One approach we have seen is to deploy tooling that will report cloud costs, review outputs regularly (once a month to once a week), and implement changes based on these reports.
To implement this correctly, we must rely on something other than manual processes; we cannot hope that people will remember to tag their resources correctly or that we will be able to pre-empt our utilisation for the next 12 months accurately.
The cloud moves quickly and people simply can’t keep up; from start-ups to enterprise estates, things scale and change way faster than we can predict or act, which is why FinOps needs to form part of the delivery process, just as much as security.
Modern organisations automate their security. CSPs have made this fairly simple by providing tools to assist in doing so, and the same is true for FinOps. Adding automated cost management into software and infrastructure pipelines shifts FinOps left, minimising engineering impact and reducing cognitive load.
Automation will also help keep up with the cloud.
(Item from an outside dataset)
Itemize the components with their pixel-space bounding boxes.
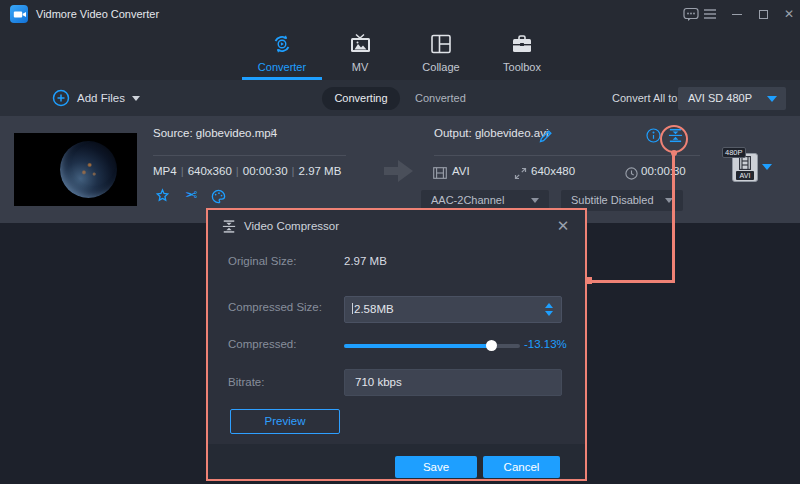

For example, if a cheaper EC2 instance is added, you want the tool to tell you about that and not have to rely on someone being up to date with every cloud change.
When discussing spending, you might think about compute resources, but we often forget that everything you do in the cloud has a cost, from bandwidth to API calls to virtual entities like secrets. Then there are factors you cannot control with the weekly review — how often have we seen messages online like "Because of X, I've received a huge cloud bill that’s much larger than I expected"?
Sometimes your cloud provider will help you and offer a discount, but that's not always the case. Again, this is when automation can help you. You can and should configure your cloud to send alerts when your bill exceeds a fixed limit, but even that should not be a one-off.
You might think FinOps is just about monitoring your production environment and applying corrective actions. But what if we tell you that FinOps should start as close as possible to your development environment?
We’ll give you one example. Imagine a developer changing a line of code and triggering double the cloud API calls for the same action. This might not seem like a big deal, but if we allow that change into production where that API is triggered hundreds of thousands of times 'on Friday' to generate weekly reports then… I suppose you get our point!
What you want in general is the shortest possible feedback loop between your cloud environment and your engineering team. Having something as simple as an alert saying, "You just doubled your cost for this test case" might have saved you from this incident.
Apply weights to your test cases measuring the cost impact of the same API call in production, and you have an excellent preemptive system at your disposal.
In the same way that you monitor your system for critical metrics (e.g. latency) and have your engineering team exposed to them, so they can spot changes right after deployments, you want your team exposed to FinOps metrics continuously. And you must allow them to respond appropriately when code/infra changes trigger unexpected events.